+++ Available data +++
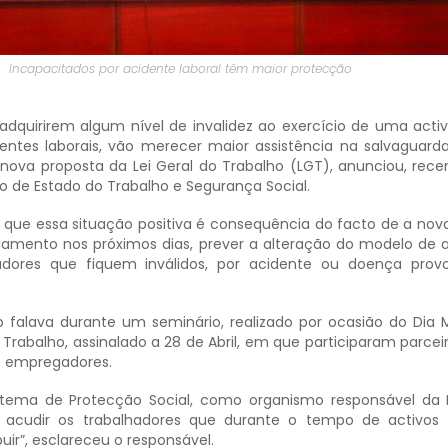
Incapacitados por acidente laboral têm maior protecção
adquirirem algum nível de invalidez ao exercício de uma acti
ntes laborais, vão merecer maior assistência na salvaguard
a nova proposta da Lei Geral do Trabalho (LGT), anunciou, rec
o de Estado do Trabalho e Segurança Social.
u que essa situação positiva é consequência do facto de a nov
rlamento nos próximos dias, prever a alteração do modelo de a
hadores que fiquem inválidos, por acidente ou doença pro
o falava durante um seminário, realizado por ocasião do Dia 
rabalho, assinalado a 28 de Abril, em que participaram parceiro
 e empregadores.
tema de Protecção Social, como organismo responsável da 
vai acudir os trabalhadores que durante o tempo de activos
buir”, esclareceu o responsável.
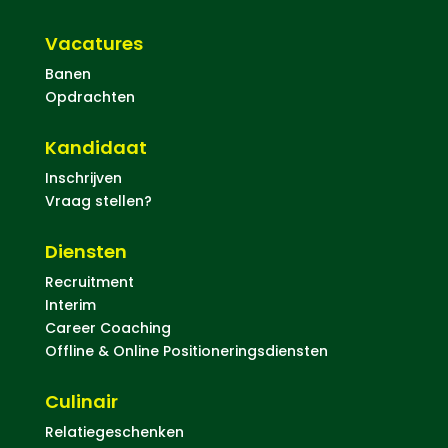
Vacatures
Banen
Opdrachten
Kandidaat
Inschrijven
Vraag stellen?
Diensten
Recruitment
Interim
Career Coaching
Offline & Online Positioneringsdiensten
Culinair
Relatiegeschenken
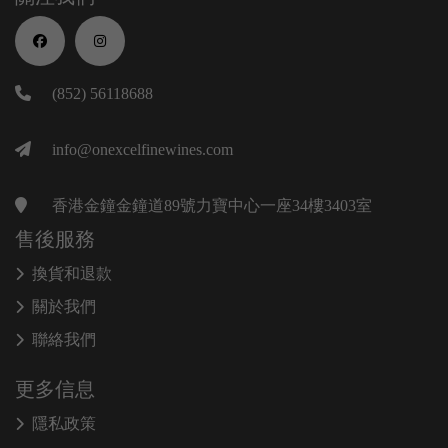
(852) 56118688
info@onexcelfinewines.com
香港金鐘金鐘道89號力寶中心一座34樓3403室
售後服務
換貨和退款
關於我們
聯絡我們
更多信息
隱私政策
+++
+++ Available data +++
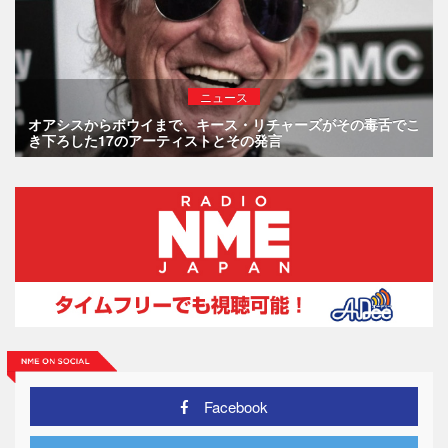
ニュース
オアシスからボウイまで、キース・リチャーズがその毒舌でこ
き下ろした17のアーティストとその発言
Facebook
+++
• What the task asks:
Whenever the word "acidente" shows up in a line above, copy that line.

• Problem solution:
Incapacitados por acidente laboral têm maior protecção
hadores que fiquem inválidos, por acidente ou doença pro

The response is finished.